Top 5 Aid Optimization Insights for Financial Aid Awareness Month

Optimized models are designed to be able to incorporate additional data sources beyond traditional leveraging models.
Financial aid leveraging is the established practice of a higher education institution using all financial aid resources at its disposal (federal, state, and institutional) to develop a strategy that helps a student to cross the line of affordability by maximizing the likelihood of enrollment for those students. Additionally, net tuition maximization is the by-product of this strategic approach, as the institution is also attempting to award the exact right amount to secure enrollment—without over-awarding. As a result, the institution maximizes its aid dollars at hand to provide as many opportunities as possible for their students.
Leveraging vs. Optimizing
One area that is emerging because of the growth of artificial intelligence tools now available to refine overall leveraging strategies is the concept of financial aid optimization. Financial aid optimization involves the continuous adjustments of aid dollars informed by real-time data to maximize student enrollments. Optimization moves an institution’s leveraging strategy forward in five key ways.

Source: iStock
1. Optimization is not a set-it and forget-it process.
Leveraging strategies tend to involve significant analysis and may take several years to fully implement. However, due to the desire to test the model in a typical leveraging approach, changes are usually made once a year after the class has started and the analysis of what did or did not work has been completed. One key differentiator of aid optimization is that it occurs in real time, allowing the enrollment professional to adjust a base leveraging strategy regularly depending on the time of the enrollment cycle, student characteristics, or changes that are occurring.

Source: iStock
2. Optimization exists at the individual and cohort levels.
Leveraging models, especially within larger institutions, require the need to assess students and student groups (cohorts) together to effectively balance the workload and the systems programming requirements necessary to efficiently award aid. However, an optimized model takes the base leveraging approach a step further by drilling down to an individual student in real time. As a result, aid appeals, competitive offers, or one-time foundation funds that become available unexpectedly for a particular department or college, can be effectively used in an optimized model to maximize enrollments.

Source: iStock
3. AI optimization is not a chatbot.
In much the same way that “Kleenex” has become a genericized term for all tissues, “artificial intelligence” has become a catchphrase for anything that resembles some form of automation, especially in the enrollment space. And while the use of AI-informed chatbots may play a role in some strategies, such as ideation, it is not a key component of aid leveraging. Annual leveraging models tend to rely on deep-level analytics—with frozen data sets looking back in time—and then use that data to predict the future state. On the other hand, optimized machine learning, that is truly prescriptive, identifies how to award the right amount of aid at the right time to the right student to maximize enrollment. Through a fully integrated machine learning model, optimized aid models can be more fully aligned to campus-wide goals. For example, such a model can prescribe the next best steps in financial aid awarding and the outreach necessary to align campus and enrollment goals.

Source: iStock
4. Optimizing goes further than just enrolling a new student.
Optimized models are designed to be able to incorporate additional data sources beyond traditional leveraging models. Does your model for awarding aid account for how many students swiped into the library last year? With an effective optimized model, you can use that type of data to inform your understanding of the characteristics that are shown to enhance retention and persistence. For instance, you can identify which factors increase the likelihood of retention on your campus and use that information to derive a likelihood-to-retain analysis to prioritize aid awarding. Even better, you can cite that data to inform campus leaders that there will need to be more resources available next year to support student persistence in light of the way the new class is shaping up and your corresponding campus needs.

Source: iStock
5. Optimization delivers just when you need it.
An optimized aid strategy is marked by continual machine learning that only gets better over time. It improves not only year over year, but especially during yield season when a few key decisions or adjustments can make all the difference between meeting (and surpassing) enrollment goals or falling short. The optimized model can consider, in real time, a sizable number of inputs on each student. Through those multi-level, multi-interlaced inputs, it can then help determine the best financial aid prescription to maximize the likelihood to yield that student.

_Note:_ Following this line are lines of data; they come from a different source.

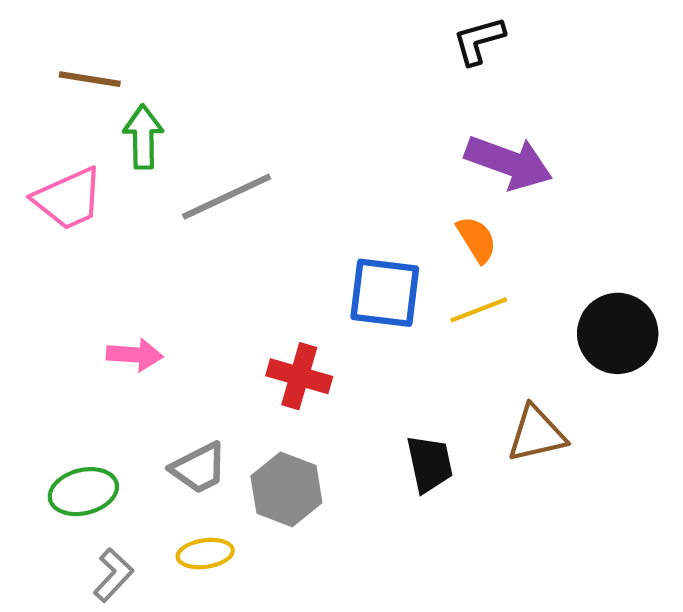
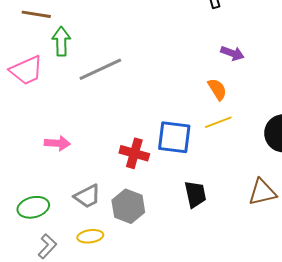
purple arrow: (509, 162) -> (232, 53), size x0.6
blue square: (385, 293) -> (174, 137), moved
brown triangle: (536, 434) -> (262, 192), moved

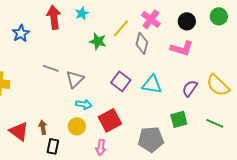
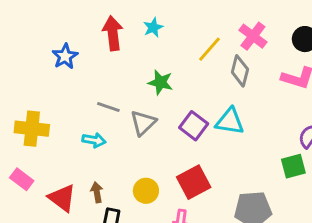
green star: (98, 41) -> (160, 82), moved
purple square: (121, 81) -> (194, 126), moved
cyan triangle: (152, 84) -> (230, 121), moved
cyan arrow: (84, 104) -> (94, 140), moved
green square: (179, 119) -> (293, 166), moved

This key information makes it possible to shape a class in ways that were previously unavailable, even with a team of intuitional research staff running pivot tables.
Financial aid leveraging models are a significant and necessary component of any strategic enrollment plan. However, they are limited in their impact when they are not optimized. An effective AI machine-learning predictive and prescriptive approach can suggest adjustments in real time based on the goals that have been set, applicant behaviors, and the myriad of changes that can occur in any enrollment year.
Perhaps you’ve looked at end-of-year data and said, “I wish I had known that. I could have done something about it.” An optimized aid strategy can give you not only crucial information, but also confidence that your affordability concerns, even at the individual student level, have been addressed as well as possible. That, in turn, allows you to focus on the other issues necessary to meet and exceed your enrollment goals.